Combining the truncation and roundoff errors yields \[|f'(x) - \tilde{\delta}(h)| \le |\tau_f(h)| + |f(x)| \epsilon_{\text{mach}} h^{-1}.\]

As the truncation error decreases as \(h\) decreases, the roundoff error actually increases due to subtractive cancellation.

At around \(h \approx K \sqrt{\epsilon_{\text{mach}}}\), these errors are roughly the same size.
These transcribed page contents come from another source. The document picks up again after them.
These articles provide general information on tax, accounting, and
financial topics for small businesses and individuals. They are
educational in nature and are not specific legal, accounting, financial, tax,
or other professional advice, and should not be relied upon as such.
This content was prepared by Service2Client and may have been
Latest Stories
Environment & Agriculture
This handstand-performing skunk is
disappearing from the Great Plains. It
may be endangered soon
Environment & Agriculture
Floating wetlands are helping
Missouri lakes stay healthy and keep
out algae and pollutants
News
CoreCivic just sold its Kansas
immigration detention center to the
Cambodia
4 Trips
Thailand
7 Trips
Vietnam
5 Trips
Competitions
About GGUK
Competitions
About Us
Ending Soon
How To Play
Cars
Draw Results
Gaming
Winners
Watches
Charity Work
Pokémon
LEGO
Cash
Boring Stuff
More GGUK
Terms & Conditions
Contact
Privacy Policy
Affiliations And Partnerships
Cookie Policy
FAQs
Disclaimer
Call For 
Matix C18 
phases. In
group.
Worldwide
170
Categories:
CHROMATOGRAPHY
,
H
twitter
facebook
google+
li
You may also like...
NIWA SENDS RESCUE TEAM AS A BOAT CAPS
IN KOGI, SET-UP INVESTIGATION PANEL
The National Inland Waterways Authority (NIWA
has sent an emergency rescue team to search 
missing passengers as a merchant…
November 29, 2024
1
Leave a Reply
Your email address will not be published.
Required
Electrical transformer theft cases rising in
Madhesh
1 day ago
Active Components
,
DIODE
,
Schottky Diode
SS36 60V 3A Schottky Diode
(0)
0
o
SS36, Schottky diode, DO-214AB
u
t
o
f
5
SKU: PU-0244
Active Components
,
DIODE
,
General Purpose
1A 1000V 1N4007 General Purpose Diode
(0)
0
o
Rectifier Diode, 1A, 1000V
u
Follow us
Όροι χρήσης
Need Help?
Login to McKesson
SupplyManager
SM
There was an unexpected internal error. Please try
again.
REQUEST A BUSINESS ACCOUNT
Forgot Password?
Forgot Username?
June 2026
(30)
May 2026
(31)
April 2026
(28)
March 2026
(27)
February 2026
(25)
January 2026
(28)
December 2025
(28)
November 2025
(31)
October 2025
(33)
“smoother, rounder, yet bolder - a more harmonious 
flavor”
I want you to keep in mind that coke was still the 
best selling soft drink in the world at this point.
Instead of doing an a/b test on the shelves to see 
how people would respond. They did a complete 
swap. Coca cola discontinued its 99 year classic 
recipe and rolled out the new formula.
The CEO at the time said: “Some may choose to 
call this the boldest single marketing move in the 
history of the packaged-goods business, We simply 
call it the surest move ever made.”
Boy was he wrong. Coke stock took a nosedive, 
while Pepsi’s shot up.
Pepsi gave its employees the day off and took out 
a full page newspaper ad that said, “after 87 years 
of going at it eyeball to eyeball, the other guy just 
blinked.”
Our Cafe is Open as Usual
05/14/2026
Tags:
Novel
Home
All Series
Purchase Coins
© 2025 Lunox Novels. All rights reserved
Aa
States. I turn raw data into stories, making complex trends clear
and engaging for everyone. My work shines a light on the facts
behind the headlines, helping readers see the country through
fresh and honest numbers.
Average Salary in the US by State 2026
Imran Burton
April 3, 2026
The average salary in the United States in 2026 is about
For this first-order finite-difference method, the optimal spacing between nodes is proportional to \(\sqrt{\epsilon_{\text{mach}}}\).

Fact:

For computing with a finite-difference method of order \(m\) in the presence of roundoff, the optimal spacing of nodes satisfies \[h_{\text{opt}} \approx \epsilon_{\text{mach}}^{1/(m+1)},\] and the optimal total error is roughly \(\epsilon_{\text{mach}}^{m/(m+1)}\).

Code

f = x -> exp(-1.3*x);
exact = -1.3

h = [ 1/10^n for n in 1:12 ]
FD1, FD2, FD4 = [], [], []
for h in h 
    nodes = h*(-2:2)
    vals = @. f(nodes)
    push!(FD1, dot([ 0 0 -1 1 0 ]/h,vals))
    push!(FD2, dot([ 0 -1/2 0 1/2 0 ]/h,vals))
    push!(FD4, dot([ 1/12 -2/3 0 2/3 -1/12 ]/h, vals))
end

table = [h FD1 FD2 FD4]
pretty_table(table[1:4,:],header=["h","FD1","FD2","FD4"])

┌────────┬──────────┬──────────┬──────────┐
│      h │      FD1 │      FD2 │      FD4 │
├────────┼──────────┼──────────┼──────────┤
│    0.1 │ -1.21905 │ -1.30366 │ -1.29999 │
│   0.01 │ -1.29159 │ -1.30004 │     -1.3 │
│  0.001 │ -1.29916 │     -1.3 │     -1.3 │
│ 0.0001 │ -1.29992 │     -1.3 │     -1.3 │
└────────┴──────────┴──────────┴──────────┘

Code

err = @. abs([FD1 FD2 FD4] - exact)

plot(h,err,m=:o,label=["FD1" "FD2" "FD4"],
    xaxis=(:log10,"h"),xflip=true,yaxis=(:log10,"error"), 
    title="FD error with roundoff",legend=:bottomright)

plot!(h,0.1*eps()./h,l=:dash,color=:black,label="O(h^{-1})")

The error is initially dominated by truncation error, but eventuallly the roundoff error dominates.